■ Work instructions ■
The answer must be the complete listing, copied exactly.

==*==

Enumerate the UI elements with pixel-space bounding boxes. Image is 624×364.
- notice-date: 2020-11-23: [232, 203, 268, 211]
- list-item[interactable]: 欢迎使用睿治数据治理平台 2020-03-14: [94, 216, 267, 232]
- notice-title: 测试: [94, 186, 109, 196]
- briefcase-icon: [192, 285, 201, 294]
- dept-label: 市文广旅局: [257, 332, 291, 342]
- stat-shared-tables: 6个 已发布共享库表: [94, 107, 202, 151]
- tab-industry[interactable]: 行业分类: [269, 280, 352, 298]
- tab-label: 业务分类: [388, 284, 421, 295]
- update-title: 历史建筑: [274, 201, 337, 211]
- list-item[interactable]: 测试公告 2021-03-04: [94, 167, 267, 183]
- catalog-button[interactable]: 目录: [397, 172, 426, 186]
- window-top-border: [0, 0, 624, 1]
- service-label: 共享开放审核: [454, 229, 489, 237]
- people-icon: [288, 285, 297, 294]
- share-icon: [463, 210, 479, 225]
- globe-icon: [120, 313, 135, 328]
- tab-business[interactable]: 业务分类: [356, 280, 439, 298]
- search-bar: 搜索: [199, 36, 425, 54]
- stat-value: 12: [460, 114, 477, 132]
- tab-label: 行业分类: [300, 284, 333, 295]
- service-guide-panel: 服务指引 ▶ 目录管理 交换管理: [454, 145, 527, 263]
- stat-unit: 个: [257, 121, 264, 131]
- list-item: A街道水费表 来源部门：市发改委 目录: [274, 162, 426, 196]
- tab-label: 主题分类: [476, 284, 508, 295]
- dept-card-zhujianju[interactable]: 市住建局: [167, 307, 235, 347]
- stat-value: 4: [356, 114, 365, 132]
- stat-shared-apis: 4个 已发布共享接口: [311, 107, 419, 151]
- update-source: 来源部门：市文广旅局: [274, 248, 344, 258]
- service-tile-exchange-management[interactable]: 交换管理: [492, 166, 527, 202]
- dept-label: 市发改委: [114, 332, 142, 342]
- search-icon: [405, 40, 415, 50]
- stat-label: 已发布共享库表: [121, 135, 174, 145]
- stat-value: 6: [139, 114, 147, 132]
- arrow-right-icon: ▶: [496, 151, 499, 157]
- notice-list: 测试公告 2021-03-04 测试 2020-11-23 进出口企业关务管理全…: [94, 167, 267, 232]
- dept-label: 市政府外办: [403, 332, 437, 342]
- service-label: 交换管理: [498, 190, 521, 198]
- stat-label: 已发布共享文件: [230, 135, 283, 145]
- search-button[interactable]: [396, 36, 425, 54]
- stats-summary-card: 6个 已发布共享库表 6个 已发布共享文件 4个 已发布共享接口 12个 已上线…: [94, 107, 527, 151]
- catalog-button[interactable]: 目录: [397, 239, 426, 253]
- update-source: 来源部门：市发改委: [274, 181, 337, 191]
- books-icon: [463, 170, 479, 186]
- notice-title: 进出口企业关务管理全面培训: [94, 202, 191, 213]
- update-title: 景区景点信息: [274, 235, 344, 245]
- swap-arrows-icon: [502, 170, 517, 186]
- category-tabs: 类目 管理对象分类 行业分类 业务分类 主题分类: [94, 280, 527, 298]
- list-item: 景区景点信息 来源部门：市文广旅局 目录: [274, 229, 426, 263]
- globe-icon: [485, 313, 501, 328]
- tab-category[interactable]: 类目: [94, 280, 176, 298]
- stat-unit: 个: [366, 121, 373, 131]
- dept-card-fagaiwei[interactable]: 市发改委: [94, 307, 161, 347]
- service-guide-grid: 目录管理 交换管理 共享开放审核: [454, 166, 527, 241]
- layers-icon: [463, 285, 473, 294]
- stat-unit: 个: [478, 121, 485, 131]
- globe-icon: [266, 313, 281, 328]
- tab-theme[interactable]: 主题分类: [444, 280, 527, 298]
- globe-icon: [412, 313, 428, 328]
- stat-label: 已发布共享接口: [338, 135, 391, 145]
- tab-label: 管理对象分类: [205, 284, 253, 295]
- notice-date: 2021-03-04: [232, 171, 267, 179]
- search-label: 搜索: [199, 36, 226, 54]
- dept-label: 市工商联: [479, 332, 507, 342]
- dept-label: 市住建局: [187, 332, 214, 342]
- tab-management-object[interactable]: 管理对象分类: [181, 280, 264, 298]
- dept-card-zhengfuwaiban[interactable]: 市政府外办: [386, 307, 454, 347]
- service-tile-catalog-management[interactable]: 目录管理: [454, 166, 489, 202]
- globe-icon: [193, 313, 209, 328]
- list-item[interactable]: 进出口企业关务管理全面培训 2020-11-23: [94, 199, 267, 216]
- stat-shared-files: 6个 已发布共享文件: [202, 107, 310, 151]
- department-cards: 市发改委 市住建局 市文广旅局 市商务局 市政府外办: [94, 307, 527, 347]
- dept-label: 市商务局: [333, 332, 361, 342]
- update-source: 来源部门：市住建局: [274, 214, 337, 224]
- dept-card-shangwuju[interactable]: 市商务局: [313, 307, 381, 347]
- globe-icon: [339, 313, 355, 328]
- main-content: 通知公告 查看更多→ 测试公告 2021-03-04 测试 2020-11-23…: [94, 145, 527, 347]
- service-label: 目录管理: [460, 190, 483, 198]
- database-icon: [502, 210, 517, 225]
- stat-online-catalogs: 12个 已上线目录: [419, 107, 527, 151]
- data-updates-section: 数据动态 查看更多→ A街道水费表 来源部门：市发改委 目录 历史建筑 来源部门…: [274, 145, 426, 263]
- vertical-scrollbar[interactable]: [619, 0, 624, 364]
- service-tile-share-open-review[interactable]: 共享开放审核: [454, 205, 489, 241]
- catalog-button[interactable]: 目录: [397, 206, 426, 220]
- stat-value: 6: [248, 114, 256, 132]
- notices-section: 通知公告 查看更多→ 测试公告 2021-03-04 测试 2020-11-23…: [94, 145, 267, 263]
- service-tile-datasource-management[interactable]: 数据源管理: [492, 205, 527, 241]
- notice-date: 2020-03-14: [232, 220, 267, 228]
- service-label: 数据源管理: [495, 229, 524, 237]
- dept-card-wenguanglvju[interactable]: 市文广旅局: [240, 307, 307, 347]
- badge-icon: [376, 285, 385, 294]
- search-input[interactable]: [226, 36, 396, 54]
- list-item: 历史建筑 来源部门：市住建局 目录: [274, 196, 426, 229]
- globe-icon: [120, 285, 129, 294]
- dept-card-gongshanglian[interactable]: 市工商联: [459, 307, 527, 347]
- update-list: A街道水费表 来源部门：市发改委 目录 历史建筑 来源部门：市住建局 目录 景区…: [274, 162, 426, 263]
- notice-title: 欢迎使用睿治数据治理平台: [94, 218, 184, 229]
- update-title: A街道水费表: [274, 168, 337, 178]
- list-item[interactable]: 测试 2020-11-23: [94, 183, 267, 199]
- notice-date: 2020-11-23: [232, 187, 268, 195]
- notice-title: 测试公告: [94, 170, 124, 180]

==*==

■ Finished task ■
Enumerate the UI elements with pixel-space bounding boxes. Image is 624×364.
- notice-date: 2020-11-23: [232, 203, 268, 211]
- list-item[interactable]: 欢迎使用睿治数据治理平台 2020-03-14: [94, 216, 267, 232]
- notice-title: 测试: [94, 186, 109, 196]
- briefcase-icon: [192, 285, 201, 294]
- dept-label: 市文广旅局: [257, 332, 291, 342]
- stat-shared-tables: 6个 已发布共享库表: [94, 107, 202, 151]
- tab-industry[interactable]: 行业分类: [269, 280, 352, 298]
- tab-label: 业务分类: [388, 284, 421, 295]
- update-title: 历史建筑: [274, 201, 337, 211]
- list-item[interactable]: 测试公告 2021-03-04: [94, 167, 267, 183]
- catalog-button[interactable]: 目录: [397, 172, 426, 186]
- window-top-border: [0, 0, 624, 1]
- service-label: 共享开放审核: [454, 229, 489, 237]
- people-icon: [288, 285, 297, 294]
- share-icon: [463, 210, 479, 225]
- globe-icon: [120, 313, 135, 328]
- tab-business[interactable]: 业务分类: [356, 280, 439, 298]
- search-bar: 搜索: [199, 36, 425, 54]
- stat-value: 12: [460, 114, 477, 132]
- tab-label: 行业分类: [300, 284, 333, 295]
- service-guide-panel: 服务指引 ▶ 目录管理 交换管理: [454, 145, 527, 263]
- stat-unit: 个: [257, 121, 264, 131]
- list-item: A街道水费表 来源部门：市发改委 目录: [274, 162, 426, 196]
- tab-label: 主题分类: [476, 284, 508, 295]
- dept-card-zhujianju[interactable]: 市住建局: [167, 307, 235, 347]
- stat-value: 4: [356, 114, 365, 132]
- stat-shared-apis: 4个 已发布共享接口: [311, 107, 419, 151]
- update-source: 来源部门：市文广旅局: [274, 248, 344, 258]
- service-tile-exchange-management[interactable]: 交换管理: [492, 166, 527, 202]
- dept-label: 市发改委: [114, 332, 142, 342]
- search-icon: [405, 40, 415, 50]
- stat-label: 已发布共享库表: [121, 135, 174, 145]
- stat-value: 6: [139, 114, 147, 132]
- arrow-right-icon: ▶: [496, 151, 499, 157]
- notice-list: 测试公告 2021-03-04 测试 2020-11-23 进出口企业关务管理全…: [94, 167, 267, 232]
- dept-label: 市政府外办: [403, 332, 437, 342]
- service-label: 交换管理: [498, 190, 521, 198]
- stat-label: 已发布共享文件: [230, 135, 283, 145]
- search-button[interactable]: [396, 36, 425, 54]
- stats-summary-card: 6个 已发布共享库表 6个 已发布共享文件 4个 已发布共享接口 12个 已上线…: [94, 107, 527, 151]
- catalog-button[interactable]: 目录: [397, 239, 426, 253]
- update-source: 来源部门：市发改委: [274, 181, 337, 191]
- books-icon: [463, 170, 479, 186]
- notice-title: 进出口企业关务管理全面培训: [94, 202, 191, 213]
- update-title: 景区景点信息: [274, 235, 344, 245]
- swap-arrows-icon: [502, 170, 517, 186]
- category-tabs: 类目 管理对象分类 行业分类 业务分类 主题分类: [94, 280, 527, 298]
- list-item: 景区景点信息 来源部门：市文广旅局 目录: [274, 229, 426, 263]
- globe-icon: [485, 313, 501, 328]
- tab-category[interactable]: 类目: [94, 280, 176, 298]
- stat-unit: 个: [366, 121, 373, 131]
- dept-card-fagaiwei[interactable]: 市发改委: [94, 307, 161, 347]
- service-guide-grid: 目录管理 交换管理 共享开放审核: [454, 166, 527, 241]
- layers-icon: [463, 285, 473, 294]
- stat-unit: 个: [478, 121, 485, 131]
- globe-icon: [266, 313, 281, 328]
- tab-theme[interactable]: 主题分类: [444, 280, 527, 298]
- globe-icon: [412, 313, 428, 328]
- stat-label: 已发布共享接口: [338, 135, 391, 145]
- tab-label: 管理对象分类: [205, 284, 253, 295]
- notice-date: 2021-03-04: [232, 171, 267, 179]
- search-label: 搜索: [199, 36, 226, 54]
- dept-label: 市工商联: [479, 332, 507, 342]
- dept-label: 市住建局: [187, 332, 214, 342]
- tab-management-object[interactable]: 管理对象分类: [181, 280, 264, 298]
- dept-card-zhengfuwaiban[interactable]: 市政府外办: [386, 307, 454, 347]
- service-tile-catalog-management[interactable]: 目录管理: [454, 166, 489, 202]
- globe-icon: [193, 313, 209, 328]
- list-item[interactable]: 进出口企业关务管理全面培训 2020-11-23: [94, 199, 267, 216]
- stat-shared-files: 6个 已发布共享文件: [202, 107, 310, 151]
- department-cards: 市发改委 市住建局 市文广旅局 市商务局 市政府外办: [94, 307, 527, 347]
- dept-label: 市商务局: [333, 332, 361, 342]
- update-source: 来源部门：市住建局: [274, 214, 337, 224]
- dept-card-shangwuju[interactable]: 市商务局: [313, 307, 381, 347]
- globe-icon: [339, 313, 355, 328]
- main-content: 通知公告 查看更多→ 测试公告 2021-03-04 测试 2020-11-23…: [94, 145, 527, 347]
- service-label: 目录管理: [460, 190, 483, 198]
- database-icon: [502, 210, 517, 225]
- stat-online-catalogs: 12个 已上线目录: [419, 107, 527, 151]
- data-updates-section: 数据动态 查看更多→ A街道水费表 来源部门：市发改委 目录 历史建筑 来源部门…: [274, 145, 426, 263]
- vertical-scrollbar[interactable]: [619, 0, 624, 364]
- service-tile-share-open-review[interactable]: 共享开放审核: [454, 205, 489, 241]
- catalog-button[interactable]: 目录: [397, 206, 426, 220]
- stat-value: 6: [248, 114, 256, 132]
- notices-section: 通知公告 查看更多→ 测试公告 2021-03-04 测试 2020-11-23…: [94, 145, 267, 263]
- service-tile-datasource-management[interactable]: 数据源管理: [492, 205, 527, 241]
- notice-date: 2020-03-14: [232, 220, 267, 228]
- service-label: 数据源管理: [495, 229, 524, 237]
- dept-card-wenguanglvju[interactable]: 市文广旅局: [240, 307, 307, 347]
- badge-icon: [376, 285, 385, 294]
- search-input[interactable]: [226, 36, 396, 54]
- list-item: 历史建筑 来源部门：市住建局 目录: [274, 196, 426, 229]
- globe-icon: [120, 285, 129, 294]
- dept-card-gongshanglian[interactable]: 市工商联: [459, 307, 527, 347]
- update-list: A街道水费表 来源部门：市发改委 目录 历史建筑 来源部门：市住建局 目录 景区…: [274, 162, 426, 263]
- notice-title: 欢迎使用睿治数据治理平台: [94, 218, 184, 229]
- update-title: A街道水费表: [274, 168, 337, 178]
- list-item[interactable]: 测试 2020-11-23: [94, 183, 267, 199]
- notice-date: 2020-11-23: [232, 187, 268, 195]
- notice-title: 测试公告: [94, 170, 124, 180]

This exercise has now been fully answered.